─── DATA

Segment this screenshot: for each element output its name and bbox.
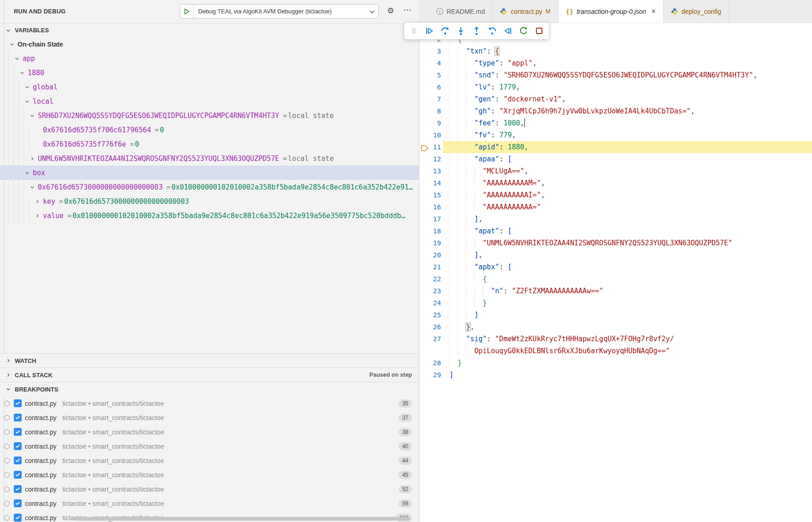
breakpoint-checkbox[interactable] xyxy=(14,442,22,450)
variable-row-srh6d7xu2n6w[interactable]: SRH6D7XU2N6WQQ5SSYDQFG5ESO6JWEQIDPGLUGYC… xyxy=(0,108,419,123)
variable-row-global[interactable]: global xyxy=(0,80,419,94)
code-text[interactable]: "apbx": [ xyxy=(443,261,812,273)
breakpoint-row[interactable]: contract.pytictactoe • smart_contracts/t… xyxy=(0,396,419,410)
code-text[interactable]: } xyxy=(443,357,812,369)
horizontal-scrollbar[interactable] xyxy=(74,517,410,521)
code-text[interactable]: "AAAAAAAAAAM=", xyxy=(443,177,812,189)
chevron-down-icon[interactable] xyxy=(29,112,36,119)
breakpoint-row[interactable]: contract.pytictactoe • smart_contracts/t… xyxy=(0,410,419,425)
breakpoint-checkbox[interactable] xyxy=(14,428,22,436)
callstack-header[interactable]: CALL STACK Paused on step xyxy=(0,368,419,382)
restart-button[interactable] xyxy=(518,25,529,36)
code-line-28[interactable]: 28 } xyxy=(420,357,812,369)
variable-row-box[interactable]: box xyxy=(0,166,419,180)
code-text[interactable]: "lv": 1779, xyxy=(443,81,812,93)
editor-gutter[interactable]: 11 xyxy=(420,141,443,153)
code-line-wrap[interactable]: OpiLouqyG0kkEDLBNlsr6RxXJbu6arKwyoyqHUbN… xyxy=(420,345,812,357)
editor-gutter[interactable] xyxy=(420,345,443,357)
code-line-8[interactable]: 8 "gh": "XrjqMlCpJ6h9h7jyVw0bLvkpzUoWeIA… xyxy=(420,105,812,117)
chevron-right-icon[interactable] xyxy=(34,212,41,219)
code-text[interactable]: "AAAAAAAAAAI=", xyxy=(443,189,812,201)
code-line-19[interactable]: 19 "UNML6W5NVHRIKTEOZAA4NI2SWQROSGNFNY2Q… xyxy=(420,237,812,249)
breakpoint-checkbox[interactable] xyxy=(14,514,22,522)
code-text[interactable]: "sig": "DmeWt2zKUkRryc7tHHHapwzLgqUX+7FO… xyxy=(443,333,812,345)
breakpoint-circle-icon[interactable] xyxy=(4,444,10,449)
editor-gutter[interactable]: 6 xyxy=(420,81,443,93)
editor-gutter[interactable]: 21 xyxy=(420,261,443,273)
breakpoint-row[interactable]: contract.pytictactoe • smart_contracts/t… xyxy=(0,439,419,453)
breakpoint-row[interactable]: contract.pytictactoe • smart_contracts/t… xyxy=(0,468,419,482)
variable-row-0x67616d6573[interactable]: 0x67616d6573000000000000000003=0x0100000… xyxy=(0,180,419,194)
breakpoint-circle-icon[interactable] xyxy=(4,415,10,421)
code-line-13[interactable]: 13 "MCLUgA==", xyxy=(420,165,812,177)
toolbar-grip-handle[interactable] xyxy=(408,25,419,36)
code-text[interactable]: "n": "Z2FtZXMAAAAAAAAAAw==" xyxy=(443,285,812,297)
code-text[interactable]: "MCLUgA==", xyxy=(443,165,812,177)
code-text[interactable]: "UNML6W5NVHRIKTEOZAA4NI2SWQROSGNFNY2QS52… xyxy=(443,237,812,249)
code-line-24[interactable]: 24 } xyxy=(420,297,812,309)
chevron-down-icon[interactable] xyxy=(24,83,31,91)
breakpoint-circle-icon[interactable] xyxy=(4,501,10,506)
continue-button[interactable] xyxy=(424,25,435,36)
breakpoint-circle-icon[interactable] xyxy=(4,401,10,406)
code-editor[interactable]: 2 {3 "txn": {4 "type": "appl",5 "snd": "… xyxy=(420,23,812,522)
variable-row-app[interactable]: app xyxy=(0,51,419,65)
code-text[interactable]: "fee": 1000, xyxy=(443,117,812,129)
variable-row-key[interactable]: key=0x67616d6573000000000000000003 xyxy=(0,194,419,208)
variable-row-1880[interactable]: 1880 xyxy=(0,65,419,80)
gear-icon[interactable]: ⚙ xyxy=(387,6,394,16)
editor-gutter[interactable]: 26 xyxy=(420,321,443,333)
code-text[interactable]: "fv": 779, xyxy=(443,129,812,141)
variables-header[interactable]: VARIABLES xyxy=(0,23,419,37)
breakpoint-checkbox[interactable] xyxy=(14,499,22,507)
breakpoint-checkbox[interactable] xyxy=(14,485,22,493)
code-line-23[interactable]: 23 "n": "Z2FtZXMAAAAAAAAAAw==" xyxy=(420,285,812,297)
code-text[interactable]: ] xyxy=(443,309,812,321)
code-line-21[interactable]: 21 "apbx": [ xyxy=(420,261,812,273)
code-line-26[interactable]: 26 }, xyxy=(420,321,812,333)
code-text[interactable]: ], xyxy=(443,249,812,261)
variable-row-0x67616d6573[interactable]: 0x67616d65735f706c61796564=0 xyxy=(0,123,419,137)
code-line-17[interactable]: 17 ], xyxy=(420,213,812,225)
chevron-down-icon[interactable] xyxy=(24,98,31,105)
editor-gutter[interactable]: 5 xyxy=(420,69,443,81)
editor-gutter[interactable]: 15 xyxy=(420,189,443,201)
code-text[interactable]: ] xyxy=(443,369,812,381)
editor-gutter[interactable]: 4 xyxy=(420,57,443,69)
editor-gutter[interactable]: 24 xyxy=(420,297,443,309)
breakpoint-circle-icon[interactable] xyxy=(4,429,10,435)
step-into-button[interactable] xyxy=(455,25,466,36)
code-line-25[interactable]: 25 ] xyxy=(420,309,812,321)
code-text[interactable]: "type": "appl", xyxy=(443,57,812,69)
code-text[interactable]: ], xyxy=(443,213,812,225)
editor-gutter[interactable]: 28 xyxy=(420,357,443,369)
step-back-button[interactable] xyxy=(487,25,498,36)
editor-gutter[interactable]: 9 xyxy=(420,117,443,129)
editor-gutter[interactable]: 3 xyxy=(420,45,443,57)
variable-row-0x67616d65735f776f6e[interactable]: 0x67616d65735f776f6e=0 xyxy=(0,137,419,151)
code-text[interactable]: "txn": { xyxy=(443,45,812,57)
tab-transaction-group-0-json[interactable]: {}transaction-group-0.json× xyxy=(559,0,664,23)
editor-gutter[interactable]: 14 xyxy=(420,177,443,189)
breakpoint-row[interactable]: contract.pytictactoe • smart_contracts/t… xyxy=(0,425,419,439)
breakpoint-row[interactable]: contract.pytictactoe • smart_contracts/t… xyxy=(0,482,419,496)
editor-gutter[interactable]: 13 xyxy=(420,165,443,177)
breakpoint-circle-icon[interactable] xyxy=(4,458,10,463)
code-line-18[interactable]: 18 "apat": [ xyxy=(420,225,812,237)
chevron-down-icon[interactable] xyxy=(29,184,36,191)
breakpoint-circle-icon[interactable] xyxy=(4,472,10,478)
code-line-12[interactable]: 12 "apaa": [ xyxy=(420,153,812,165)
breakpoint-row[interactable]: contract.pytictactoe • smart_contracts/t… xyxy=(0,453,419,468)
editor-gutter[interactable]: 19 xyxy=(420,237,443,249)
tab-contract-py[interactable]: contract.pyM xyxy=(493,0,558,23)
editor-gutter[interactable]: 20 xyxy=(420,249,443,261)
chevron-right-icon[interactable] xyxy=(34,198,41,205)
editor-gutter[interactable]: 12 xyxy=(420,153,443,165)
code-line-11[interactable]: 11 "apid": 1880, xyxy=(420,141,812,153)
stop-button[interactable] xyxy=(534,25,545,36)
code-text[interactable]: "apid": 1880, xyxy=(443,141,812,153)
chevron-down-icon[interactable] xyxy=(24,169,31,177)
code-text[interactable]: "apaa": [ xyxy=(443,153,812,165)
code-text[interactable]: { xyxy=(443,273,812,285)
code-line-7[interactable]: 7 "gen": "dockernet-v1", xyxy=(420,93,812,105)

──────
─── DATA

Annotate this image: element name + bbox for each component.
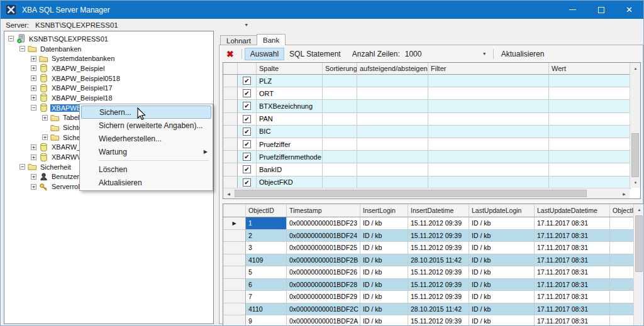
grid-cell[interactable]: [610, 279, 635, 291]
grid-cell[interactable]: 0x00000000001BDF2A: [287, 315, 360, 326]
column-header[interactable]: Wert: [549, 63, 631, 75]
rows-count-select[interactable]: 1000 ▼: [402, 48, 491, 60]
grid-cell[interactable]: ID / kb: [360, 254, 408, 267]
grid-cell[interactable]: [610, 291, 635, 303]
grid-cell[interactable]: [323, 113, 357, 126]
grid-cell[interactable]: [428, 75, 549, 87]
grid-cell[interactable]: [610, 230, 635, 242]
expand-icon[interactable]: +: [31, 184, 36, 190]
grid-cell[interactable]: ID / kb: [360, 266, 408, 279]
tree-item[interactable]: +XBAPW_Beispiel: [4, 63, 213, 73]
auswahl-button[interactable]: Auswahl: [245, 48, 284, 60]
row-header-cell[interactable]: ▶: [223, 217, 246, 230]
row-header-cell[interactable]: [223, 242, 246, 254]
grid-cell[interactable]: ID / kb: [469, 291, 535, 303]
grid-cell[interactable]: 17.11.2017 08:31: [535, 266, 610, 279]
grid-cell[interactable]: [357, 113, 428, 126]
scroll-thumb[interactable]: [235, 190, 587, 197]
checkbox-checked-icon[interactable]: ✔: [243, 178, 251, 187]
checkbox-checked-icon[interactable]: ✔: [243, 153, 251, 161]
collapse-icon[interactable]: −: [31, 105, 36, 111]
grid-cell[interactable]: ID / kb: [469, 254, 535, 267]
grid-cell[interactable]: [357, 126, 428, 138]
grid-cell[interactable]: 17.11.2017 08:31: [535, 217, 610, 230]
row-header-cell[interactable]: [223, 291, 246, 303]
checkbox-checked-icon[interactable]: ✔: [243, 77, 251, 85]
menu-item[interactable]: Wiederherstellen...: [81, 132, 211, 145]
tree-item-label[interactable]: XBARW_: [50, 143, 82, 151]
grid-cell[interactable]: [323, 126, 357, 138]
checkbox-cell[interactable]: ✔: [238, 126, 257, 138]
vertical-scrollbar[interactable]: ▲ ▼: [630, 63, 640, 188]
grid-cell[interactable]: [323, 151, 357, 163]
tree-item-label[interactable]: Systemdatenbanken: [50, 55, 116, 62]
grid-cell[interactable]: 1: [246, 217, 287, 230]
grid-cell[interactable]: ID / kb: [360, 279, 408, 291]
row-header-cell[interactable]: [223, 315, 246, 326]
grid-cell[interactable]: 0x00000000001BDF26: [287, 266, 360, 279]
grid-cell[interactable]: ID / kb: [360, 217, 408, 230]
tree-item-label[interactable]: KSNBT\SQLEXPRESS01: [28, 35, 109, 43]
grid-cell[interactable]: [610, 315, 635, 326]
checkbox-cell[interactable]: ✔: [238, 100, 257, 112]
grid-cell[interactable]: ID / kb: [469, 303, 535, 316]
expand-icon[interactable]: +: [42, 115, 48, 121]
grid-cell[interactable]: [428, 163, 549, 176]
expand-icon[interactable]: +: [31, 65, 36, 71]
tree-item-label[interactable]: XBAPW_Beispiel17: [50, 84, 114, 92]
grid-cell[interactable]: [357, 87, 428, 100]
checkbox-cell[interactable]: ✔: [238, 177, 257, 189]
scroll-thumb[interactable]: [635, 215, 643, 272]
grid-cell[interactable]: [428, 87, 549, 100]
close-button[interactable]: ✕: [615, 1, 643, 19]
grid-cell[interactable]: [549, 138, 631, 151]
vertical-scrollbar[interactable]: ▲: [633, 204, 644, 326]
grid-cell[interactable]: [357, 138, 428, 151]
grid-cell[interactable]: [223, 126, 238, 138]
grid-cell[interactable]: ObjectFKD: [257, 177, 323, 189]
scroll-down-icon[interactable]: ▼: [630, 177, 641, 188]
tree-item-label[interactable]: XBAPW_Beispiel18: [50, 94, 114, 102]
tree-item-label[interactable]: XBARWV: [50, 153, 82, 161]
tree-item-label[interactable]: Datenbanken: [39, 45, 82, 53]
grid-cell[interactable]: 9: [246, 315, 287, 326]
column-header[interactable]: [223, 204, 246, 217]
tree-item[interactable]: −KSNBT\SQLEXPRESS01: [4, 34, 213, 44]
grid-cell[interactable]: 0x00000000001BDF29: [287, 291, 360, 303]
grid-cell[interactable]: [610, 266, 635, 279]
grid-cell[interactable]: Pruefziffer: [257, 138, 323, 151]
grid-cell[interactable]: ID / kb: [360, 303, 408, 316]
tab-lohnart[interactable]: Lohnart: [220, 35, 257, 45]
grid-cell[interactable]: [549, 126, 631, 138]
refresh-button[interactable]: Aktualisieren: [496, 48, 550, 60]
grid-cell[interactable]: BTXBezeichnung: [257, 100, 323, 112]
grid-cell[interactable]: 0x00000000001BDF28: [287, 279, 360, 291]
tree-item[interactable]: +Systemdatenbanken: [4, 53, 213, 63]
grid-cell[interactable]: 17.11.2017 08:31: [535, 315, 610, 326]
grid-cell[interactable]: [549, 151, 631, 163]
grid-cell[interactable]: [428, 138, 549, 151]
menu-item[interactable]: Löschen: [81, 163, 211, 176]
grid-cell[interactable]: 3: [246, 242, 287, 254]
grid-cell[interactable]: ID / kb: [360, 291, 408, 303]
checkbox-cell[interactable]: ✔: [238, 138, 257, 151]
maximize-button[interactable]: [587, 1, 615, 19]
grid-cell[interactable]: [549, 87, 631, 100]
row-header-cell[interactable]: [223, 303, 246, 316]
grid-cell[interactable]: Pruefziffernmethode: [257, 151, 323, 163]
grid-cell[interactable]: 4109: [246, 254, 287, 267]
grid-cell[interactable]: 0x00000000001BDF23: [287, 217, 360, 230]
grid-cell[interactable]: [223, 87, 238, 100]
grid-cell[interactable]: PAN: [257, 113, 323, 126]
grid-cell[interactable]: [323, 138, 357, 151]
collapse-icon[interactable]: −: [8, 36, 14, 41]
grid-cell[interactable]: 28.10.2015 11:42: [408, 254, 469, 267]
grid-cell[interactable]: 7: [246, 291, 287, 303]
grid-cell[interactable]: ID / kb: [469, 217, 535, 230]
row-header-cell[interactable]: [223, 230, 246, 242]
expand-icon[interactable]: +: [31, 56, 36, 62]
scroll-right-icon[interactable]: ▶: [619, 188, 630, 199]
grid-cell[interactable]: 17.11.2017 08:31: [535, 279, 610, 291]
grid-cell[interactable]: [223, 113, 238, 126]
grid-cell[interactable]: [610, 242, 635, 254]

──────
─── DATA

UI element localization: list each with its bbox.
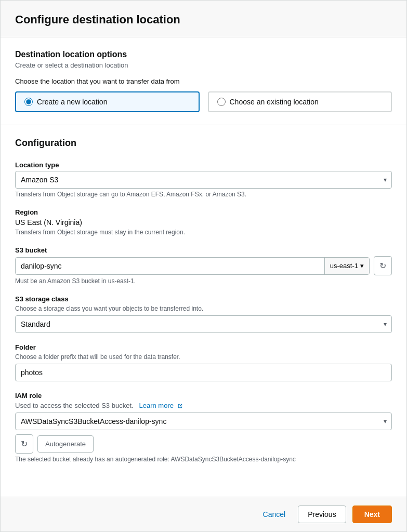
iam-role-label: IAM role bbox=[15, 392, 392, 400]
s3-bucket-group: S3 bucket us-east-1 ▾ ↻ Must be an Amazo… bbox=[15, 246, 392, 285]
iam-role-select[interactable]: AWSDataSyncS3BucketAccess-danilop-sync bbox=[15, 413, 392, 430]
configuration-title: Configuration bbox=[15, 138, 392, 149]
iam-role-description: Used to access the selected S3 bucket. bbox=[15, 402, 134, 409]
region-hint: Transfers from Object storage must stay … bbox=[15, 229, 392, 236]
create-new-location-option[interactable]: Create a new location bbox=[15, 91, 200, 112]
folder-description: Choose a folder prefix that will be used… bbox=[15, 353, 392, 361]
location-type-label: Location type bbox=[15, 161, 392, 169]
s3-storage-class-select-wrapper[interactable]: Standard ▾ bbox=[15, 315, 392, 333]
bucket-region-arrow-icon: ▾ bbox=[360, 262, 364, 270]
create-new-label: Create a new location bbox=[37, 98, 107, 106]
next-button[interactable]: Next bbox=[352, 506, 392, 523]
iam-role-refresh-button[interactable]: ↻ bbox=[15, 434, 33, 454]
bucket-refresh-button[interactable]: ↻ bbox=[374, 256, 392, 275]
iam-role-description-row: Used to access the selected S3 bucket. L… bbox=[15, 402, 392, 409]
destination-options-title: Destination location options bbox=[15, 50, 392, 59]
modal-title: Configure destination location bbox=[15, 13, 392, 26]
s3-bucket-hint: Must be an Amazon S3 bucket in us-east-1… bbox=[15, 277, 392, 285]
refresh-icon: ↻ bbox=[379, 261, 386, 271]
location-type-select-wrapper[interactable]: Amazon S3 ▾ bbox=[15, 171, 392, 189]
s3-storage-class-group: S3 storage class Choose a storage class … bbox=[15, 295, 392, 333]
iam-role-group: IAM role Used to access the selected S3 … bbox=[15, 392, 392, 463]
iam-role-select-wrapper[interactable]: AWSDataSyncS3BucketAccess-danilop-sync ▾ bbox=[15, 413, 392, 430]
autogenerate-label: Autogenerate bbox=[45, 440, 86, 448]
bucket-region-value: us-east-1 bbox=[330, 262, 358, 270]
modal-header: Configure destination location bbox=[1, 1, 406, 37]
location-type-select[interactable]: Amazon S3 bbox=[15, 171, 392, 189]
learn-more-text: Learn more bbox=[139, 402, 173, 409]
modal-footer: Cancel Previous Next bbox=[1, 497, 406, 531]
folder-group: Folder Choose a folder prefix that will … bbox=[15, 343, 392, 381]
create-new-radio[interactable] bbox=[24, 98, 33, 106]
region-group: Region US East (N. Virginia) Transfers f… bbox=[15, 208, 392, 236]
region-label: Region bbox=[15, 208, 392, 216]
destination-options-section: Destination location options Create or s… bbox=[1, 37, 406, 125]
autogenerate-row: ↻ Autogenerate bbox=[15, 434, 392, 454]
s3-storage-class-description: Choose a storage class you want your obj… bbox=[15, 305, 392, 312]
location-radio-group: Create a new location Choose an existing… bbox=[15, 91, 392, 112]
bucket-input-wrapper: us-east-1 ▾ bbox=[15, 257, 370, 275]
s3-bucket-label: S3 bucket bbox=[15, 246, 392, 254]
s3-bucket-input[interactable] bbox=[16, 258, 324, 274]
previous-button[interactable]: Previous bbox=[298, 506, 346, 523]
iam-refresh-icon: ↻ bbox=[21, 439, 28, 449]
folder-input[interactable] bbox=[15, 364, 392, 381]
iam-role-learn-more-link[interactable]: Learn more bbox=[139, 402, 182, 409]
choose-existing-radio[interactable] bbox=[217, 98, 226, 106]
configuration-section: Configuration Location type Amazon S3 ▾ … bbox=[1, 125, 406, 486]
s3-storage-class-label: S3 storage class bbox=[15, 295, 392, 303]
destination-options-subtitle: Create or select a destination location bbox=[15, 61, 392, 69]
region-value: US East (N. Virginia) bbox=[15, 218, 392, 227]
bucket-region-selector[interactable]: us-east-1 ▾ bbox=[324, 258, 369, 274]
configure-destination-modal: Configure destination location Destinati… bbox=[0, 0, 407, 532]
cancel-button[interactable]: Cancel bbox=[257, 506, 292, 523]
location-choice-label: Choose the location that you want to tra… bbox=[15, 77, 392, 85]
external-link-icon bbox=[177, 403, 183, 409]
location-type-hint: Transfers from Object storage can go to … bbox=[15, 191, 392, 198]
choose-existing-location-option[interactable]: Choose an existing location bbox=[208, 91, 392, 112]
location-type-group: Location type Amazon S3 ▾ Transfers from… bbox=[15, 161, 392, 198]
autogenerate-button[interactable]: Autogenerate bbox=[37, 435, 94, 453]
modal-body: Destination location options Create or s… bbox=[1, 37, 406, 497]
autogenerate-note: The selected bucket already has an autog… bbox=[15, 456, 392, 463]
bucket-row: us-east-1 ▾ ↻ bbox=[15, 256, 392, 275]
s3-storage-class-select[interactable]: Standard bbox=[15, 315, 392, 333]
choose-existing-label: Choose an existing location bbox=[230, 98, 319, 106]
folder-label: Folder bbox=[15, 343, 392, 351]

──────

▶ _TASK TO COMPLETE_: Only the lines with "Transfers" are needed; find them in the records and copy each one.

▶ _TASK RESPONSE_:
region-hint: Transfers from Object storage must stay … bbox=[15, 229, 392, 236]
region-group: Region US East (N. Virginia) Transfers f… bbox=[15, 208, 392, 236]
location-type-hint: Transfers from Object storage can go to … bbox=[15, 191, 392, 198]
location-type-group: Location type Amazon S3 ▾ Transfers from… bbox=[15, 161, 392, 198]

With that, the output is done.